AAMI Feature: CEs should interject themselves into leadership roles

SAN ANTONIO—“Clinical engineers often get too bogged down in the break/fix activities on a daily basis. If this consumes the life of the CE, then there will not be an opportunity to grow. We need to take control of what our profession will become 10 to 15 years down the line because it’s already in a state of evolution,” said Alan Gresch, who made a presentation at the 2011 Association for the Advancement of Medical Instrumentation annual meeting on June 25.

Ideally, CEs should be partners with clinicians in the delivery of healthcare. “To accomplish this goal, we need to get ourselves in front of the nursing leadership to understand how they can be better supported,” said Gresch, assistant vice president of capital equipment services at Alexian Brothers Health System, based in Arlington Heights, Ill.

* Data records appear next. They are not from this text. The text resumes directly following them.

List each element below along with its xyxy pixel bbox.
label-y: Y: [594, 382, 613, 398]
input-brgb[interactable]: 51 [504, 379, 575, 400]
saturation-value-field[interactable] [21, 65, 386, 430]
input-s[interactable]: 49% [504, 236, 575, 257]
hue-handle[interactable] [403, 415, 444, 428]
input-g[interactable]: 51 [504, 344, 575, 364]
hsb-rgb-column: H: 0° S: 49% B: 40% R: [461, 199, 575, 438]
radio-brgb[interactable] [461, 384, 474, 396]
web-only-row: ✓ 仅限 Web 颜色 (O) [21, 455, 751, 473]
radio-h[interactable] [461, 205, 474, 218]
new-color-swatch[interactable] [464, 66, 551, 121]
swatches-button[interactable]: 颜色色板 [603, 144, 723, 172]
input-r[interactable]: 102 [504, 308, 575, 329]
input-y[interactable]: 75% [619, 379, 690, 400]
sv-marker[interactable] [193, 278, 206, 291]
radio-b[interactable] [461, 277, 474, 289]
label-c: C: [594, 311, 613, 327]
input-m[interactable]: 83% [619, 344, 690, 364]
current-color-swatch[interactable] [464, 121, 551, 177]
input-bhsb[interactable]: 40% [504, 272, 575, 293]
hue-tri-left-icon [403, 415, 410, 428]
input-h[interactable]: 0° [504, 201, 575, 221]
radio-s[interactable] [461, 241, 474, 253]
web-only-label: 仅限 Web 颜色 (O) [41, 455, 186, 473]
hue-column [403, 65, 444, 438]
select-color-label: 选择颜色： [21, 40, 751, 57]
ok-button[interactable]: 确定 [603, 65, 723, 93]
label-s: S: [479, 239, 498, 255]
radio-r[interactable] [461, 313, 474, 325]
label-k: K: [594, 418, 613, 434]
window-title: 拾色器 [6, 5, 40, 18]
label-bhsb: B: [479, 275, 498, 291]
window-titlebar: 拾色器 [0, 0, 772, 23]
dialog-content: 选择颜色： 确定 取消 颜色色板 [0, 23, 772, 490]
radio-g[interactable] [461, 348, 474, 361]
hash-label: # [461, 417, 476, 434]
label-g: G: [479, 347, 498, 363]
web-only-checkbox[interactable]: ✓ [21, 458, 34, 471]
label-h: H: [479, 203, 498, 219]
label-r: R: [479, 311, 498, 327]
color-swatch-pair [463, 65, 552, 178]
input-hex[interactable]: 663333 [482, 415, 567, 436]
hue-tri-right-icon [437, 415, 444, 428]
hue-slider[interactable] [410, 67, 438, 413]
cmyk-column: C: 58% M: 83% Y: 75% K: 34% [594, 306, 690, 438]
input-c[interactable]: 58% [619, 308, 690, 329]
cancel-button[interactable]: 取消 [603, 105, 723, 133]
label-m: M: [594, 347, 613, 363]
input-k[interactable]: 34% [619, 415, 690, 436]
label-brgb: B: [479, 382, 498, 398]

In addition to the clinical side, CEs need to “get ahead of the curve” in the push to make devices more interoperable, he said. “We need to help our organizations prepare and plan for increased interoperability.

“Any area where technology can be utilized to improve processes and efficiencies, while simultaneously reducing costs, needs to be an integral role of the CE, even if this wasn’t their traditional role in the past,” Gresch noted.

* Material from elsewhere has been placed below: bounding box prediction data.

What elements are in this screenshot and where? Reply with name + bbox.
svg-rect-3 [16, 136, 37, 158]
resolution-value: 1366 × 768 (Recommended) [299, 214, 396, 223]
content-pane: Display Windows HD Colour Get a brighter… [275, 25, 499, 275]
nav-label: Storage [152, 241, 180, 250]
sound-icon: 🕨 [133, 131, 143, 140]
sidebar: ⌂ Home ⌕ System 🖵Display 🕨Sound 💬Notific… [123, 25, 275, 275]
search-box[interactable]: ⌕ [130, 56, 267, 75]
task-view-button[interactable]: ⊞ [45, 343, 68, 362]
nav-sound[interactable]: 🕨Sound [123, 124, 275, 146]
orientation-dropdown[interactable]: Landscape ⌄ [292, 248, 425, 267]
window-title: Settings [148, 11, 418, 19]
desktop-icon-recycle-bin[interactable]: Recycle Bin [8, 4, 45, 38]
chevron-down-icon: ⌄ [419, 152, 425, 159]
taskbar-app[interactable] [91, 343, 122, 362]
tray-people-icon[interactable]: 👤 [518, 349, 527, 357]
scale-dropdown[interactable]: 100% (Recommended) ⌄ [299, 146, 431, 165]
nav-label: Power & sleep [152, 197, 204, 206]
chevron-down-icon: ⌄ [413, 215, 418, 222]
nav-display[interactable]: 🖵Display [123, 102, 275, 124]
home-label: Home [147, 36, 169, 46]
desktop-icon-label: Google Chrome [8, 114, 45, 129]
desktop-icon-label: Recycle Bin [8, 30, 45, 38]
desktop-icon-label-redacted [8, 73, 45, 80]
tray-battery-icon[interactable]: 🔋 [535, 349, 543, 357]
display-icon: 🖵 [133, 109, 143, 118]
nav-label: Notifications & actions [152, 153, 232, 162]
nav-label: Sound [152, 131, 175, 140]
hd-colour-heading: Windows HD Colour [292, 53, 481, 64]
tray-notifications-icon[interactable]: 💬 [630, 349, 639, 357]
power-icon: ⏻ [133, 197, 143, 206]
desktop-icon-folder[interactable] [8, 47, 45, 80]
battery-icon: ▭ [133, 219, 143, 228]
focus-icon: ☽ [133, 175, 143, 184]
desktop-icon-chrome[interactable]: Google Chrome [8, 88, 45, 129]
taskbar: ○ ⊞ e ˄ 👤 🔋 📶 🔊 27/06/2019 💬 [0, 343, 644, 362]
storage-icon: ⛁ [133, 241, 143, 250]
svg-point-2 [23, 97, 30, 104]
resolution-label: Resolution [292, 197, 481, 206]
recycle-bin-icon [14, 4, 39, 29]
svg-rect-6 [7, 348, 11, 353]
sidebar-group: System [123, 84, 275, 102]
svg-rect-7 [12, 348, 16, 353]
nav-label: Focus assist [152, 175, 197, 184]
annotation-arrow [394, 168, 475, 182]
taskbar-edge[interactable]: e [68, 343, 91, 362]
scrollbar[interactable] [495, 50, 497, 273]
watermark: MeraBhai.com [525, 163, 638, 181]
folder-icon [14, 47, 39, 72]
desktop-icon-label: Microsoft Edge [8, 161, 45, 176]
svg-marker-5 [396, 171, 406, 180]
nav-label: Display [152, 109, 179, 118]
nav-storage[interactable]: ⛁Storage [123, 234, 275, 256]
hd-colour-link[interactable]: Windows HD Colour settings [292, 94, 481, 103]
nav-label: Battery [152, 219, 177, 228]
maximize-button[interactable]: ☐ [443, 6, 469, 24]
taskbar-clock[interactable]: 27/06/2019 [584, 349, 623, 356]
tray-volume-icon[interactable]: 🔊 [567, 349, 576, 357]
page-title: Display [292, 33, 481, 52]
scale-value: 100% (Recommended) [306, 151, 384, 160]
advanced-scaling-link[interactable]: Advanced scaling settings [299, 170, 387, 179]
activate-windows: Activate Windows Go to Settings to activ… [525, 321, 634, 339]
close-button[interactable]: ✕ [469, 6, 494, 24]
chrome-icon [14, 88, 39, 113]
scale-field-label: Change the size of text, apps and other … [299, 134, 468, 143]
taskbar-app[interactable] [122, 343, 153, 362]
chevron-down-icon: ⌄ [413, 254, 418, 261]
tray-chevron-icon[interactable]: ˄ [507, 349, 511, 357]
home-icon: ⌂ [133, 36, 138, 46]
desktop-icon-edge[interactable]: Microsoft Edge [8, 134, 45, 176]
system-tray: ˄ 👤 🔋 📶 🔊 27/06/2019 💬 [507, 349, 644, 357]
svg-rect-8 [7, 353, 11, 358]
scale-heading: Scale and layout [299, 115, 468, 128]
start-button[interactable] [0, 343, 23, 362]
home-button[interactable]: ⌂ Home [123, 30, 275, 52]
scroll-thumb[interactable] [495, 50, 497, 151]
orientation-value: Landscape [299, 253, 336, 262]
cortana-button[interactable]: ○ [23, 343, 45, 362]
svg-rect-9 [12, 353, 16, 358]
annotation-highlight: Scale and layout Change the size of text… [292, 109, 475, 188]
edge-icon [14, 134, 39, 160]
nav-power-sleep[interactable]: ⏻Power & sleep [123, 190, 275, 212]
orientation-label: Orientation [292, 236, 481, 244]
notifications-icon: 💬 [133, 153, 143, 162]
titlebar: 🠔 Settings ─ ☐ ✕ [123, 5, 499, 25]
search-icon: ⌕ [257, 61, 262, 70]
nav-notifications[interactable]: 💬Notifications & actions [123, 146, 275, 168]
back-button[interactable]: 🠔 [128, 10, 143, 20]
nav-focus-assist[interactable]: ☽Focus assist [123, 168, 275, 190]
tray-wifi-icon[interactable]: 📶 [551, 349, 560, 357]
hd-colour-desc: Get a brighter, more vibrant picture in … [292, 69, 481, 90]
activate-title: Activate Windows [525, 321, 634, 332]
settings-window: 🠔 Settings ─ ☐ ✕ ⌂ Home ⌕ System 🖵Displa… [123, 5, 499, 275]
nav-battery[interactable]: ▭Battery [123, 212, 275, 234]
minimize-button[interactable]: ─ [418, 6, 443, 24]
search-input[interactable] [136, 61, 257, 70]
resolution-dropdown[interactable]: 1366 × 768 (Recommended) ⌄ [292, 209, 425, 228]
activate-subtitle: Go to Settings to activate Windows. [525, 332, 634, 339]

Establishing a leadership role at any provider setting may first start with embracing the mission or value statement of the hospital, and aligning the clinical engineering department’s priorities with that of the C-suite.

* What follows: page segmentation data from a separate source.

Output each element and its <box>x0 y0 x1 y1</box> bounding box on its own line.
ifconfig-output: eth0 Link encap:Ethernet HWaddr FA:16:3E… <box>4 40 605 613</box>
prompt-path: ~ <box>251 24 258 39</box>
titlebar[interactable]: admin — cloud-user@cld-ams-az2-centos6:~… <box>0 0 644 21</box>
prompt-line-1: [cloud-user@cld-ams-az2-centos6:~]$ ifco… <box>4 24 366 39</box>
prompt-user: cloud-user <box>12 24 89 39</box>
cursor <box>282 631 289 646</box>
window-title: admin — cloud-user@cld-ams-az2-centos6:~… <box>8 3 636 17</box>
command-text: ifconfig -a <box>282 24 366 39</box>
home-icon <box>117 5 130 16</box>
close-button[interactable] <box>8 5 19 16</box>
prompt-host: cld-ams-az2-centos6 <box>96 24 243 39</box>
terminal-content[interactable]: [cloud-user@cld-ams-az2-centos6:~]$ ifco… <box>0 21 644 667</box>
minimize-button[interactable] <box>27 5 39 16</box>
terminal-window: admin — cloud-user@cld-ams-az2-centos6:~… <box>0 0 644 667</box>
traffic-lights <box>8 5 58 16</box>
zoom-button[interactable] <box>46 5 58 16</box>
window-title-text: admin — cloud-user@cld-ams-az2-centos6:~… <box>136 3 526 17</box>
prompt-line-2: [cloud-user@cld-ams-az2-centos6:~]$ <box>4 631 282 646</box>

“Clinical engineers can directly impact the business management focus of the C-suite level, but it is up to us to open up those lines of communications, in order to understand their challenges and see where we can be of better use,” Gresch explained. “This may require us to step outside of our comfort zone.”

The evolving and burgeoning position of the chief technology officer (CTO) within various provider settings may be the suitable niche for a CE to step into a leadership role.

“Every organization has a CIO, and given the convergence and the greater integration of medical devices, it’s becoming clear that IT and the CE departments need to work together for the greatest possible benefits for our patients and our organizations,” Gresch said in an interview. “The collaboration will have to take place one way or another, and therefore, in the very near future, there will be an increasing need for a CTO, along with a CIO.”

He added that hospital administrations will recognize this need because they will need to make particular individuals responsible for the all the varied technologies, especially with the growing need for improved interoperability.